MEETING OF THE WOMAN'S BUREAU.
As usual, the January number of the Missionary is devoted to the addresses and papers delivered at the meeting of the Bureau of Woman's Work, at Detroit, Mich. We are sure our readers will be gratified with the reports which we give of these very telling papers and speeches. They set forth distinctly the work of this Bureau and the needs and prospects of the various peoples to whom its labors are devoted. The Bureau is commending itself more and more as a valuable assistant in reaching the hearts and moving the sympathies of the Christian women of our churches, thus securing enlarged contributions.
CLIPPINGS FROM FIELD CORRESPONDENCE.
THE SOUTH.
From Allen Normal School, Thomasville, Ga.:
Every year of experience in the work strengthens my conviction of the uncounted value of the work done in the American Missionary Association schools in just the matter of fitting young men and women to go to these country places, to carry to the multitudes of their own race, whose lives are miserably darkened by ignorance and superstition, the light which they have received.

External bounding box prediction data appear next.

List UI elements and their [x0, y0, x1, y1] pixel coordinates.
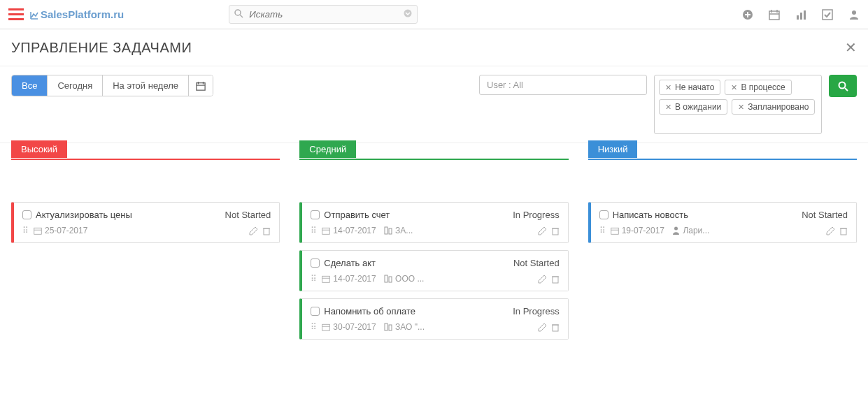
column-high: Высокий Актуализировать цены Not Started… — [11, 159, 280, 347]
svg-rect-26 — [322, 228, 330, 234]
drag-handle-icon[interactable]: ⠿ — [599, 226, 605, 235]
menu-icon[interactable] — [8, 8, 24, 21]
status-tag[interactable]: ✕В ожидании — [659, 99, 727, 115]
checkbox[interactable] — [311, 307, 320, 316]
drag-handle-icon[interactable]: ⠿ — [311, 322, 316, 332]
date-filter-group: Все Сегодня На этой неделе — [11, 75, 213, 96]
status-tag[interactable]: ✕Запланировано — [732, 99, 815, 115]
svg-rect-29 — [389, 228, 392, 234]
column-label: Средний — [299, 140, 356, 158]
task-status: In Progress — [513, 210, 559, 220]
delete-icon[interactable] — [551, 226, 560, 235]
task-card[interactable]: Написать новость Not Started ⠿ 19-07-201… — [588, 202, 857, 243]
edit-icon[interactable] — [249, 226, 258, 235]
column-header: Средний — [299, 159, 568, 160]
edit-icon[interactable] — [538, 226, 547, 235]
task-meta: 30-07-2017 ЗАО "... — [322, 322, 425, 332]
status-filter-box[interactable]: ✕Не начато ✕В процессе ✕В ожидании ✕Запл… — [654, 75, 822, 134]
top-icons — [742, 9, 860, 20]
checkbox[interactable] — [311, 210, 320, 219]
remove-icon[interactable]: ✕ — [665, 103, 671, 112]
svg-rect-36 — [553, 277, 558, 283]
svg-rect-2 — [8, 18, 24, 20]
svg-rect-44 — [611, 228, 618, 234]
add-icon[interactable] — [742, 9, 753, 20]
drag-handle-icon[interactable]: ⠿ — [22, 226, 28, 235]
column-label: Низкий — [588, 140, 638, 158]
global-search-input[interactable] — [229, 5, 418, 24]
task-title: Напомнить об оплате — [324, 306, 415, 316]
delete-icon[interactable] — [839, 226, 848, 235]
svg-rect-32 — [322, 276, 330, 282]
svg-rect-12 — [800, 13, 802, 20]
svg-point-15 — [852, 10, 856, 15]
column-medium: Средний Отправить счет In Progress ⠿ 14-… — [299, 159, 568, 347]
svg-rect-41 — [389, 325, 392, 330]
drag-handle-icon[interactable]: ⠿ — [311, 274, 316, 284]
remove-icon[interactable]: ✕ — [738, 103, 744, 112]
column-low: Низкий Написать новость Not Started ⠿ 19… — [588, 159, 857, 347]
delete-icon[interactable] — [551, 323, 560, 332]
column-label: Высокий — [11, 140, 67, 158]
delete-icon[interactable] — [262, 226, 271, 235]
page-title: УПРАВЛЕНИЕ ЗАДАЧАМИ — [11, 40, 192, 56]
user-icon[interactable] — [848, 9, 860, 20]
svg-rect-11 — [797, 15, 799, 20]
task-meta: 25-07-2017 — [34, 226, 87, 235]
task-status: Not Started — [513, 258, 560, 268]
task-card[interactable]: Отправить счет In Progress ⠿ 14-07-2017 … — [299, 202, 568, 243]
task-title: Отправить счет — [324, 210, 390, 220]
svg-line-21 — [845, 88, 848, 91]
svg-rect-35 — [389, 277, 392, 282]
task-meta: 19-07-2017 Лари... — [611, 226, 710, 235]
remove-icon[interactable]: ✕ — [665, 83, 671, 92]
svg-point-3 — [235, 10, 241, 15]
brand-logo[interactable]: SalesPlatform.ru — [29, 8, 124, 20]
toolbar: Все Сегодня На этой неделе ✕Не начато ✕В… — [0, 66, 868, 143]
svg-rect-28 — [385, 227, 387, 234]
task-status: In Progress — [513, 306, 559, 316]
edit-icon[interactable] — [538, 323, 547, 332]
global-search — [229, 5, 418, 24]
task-title: Сделать акт — [324, 258, 376, 268]
edit-icon[interactable] — [538, 275, 547, 284]
column-header: Высокий — [11, 159, 280, 160]
drag-handle-icon[interactable]: ⠿ — [311, 226, 316, 235]
status-tag[interactable]: ✕В процессе — [725, 80, 791, 95]
task-card[interactable]: Актуализировать цены Not Started ⠿ 25-07… — [11, 202, 280, 243]
edit-icon[interactable] — [826, 226, 835, 235]
task-title: Написать новость — [613, 210, 688, 220]
filter-week-button[interactable]: На этой неделе — [103, 75, 189, 96]
checkbox[interactable] — [22, 210, 31, 219]
svg-rect-42 — [553, 325, 558, 331]
close-icon[interactable]: ✕ — [845, 39, 857, 56]
filter-all-button[interactable]: Все — [12, 75, 48, 96]
svg-rect-30 — [553, 228, 558, 235]
status-tag[interactable]: ✕Не начато — [659, 80, 720, 95]
task-card[interactable]: Напомнить об оплате In Progress ⠿ 30-07-… — [299, 298, 568, 340]
svg-point-20 — [839, 82, 845, 88]
search-button[interactable] — [829, 75, 857, 97]
svg-rect-47 — [841, 228, 846, 235]
calendar-icon[interactable] — [769, 9, 780, 20]
topbar: SalesPlatform.ru — [0, 0, 868, 29]
task-icon[interactable] — [822, 9, 833, 20]
user-filter-input[interactable] — [479, 75, 647, 95]
delete-icon[interactable] — [551, 275, 560, 284]
svg-rect-22 — [34, 228, 42, 234]
checkbox[interactable] — [311, 259, 320, 268]
task-card[interactable]: Сделать акт Not Started ⠿ 14-07-2017 ООО… — [299, 250, 568, 291]
chart-icon[interactable] — [795, 9, 806, 20]
remove-icon[interactable]: ✕ — [731, 83, 737, 92]
task-title: Актуализировать цены — [36, 210, 132, 220]
svg-rect-1 — [8, 13, 24, 15]
filter-today-button[interactable]: Сегодня — [48, 75, 103, 96]
svg-rect-24 — [264, 228, 269, 235]
checkbox[interactable] — [599, 210, 609, 219]
svg-rect-38 — [322, 324, 330, 330]
task-meta: 14-07-2017 ООО ... — [322, 274, 424, 284]
filter-calendar-button[interactable] — [189, 75, 213, 96]
column-header: Низкий — [588, 159, 857, 160]
svg-line-4 — [240, 15, 243, 17]
chevron-down-icon[interactable] — [404, 9, 412, 17]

From Lincoln School, Meridian, Miss.:
God is giving us great encouragement. No year has yet brought us as great pleasure as this in seeing the fruits of our work. Eight of our last year's graduates entered Tougaloo and Fisk. Better than this—for we do not expect the greater part of our pupils will enter higher institutions—more than forty of our students are now teaching. Nearly every school in Kemper County is supplied with teachers from our school. Several of our young men are seriously considering the going as mission teachers into the darkest part of the great Black Belt.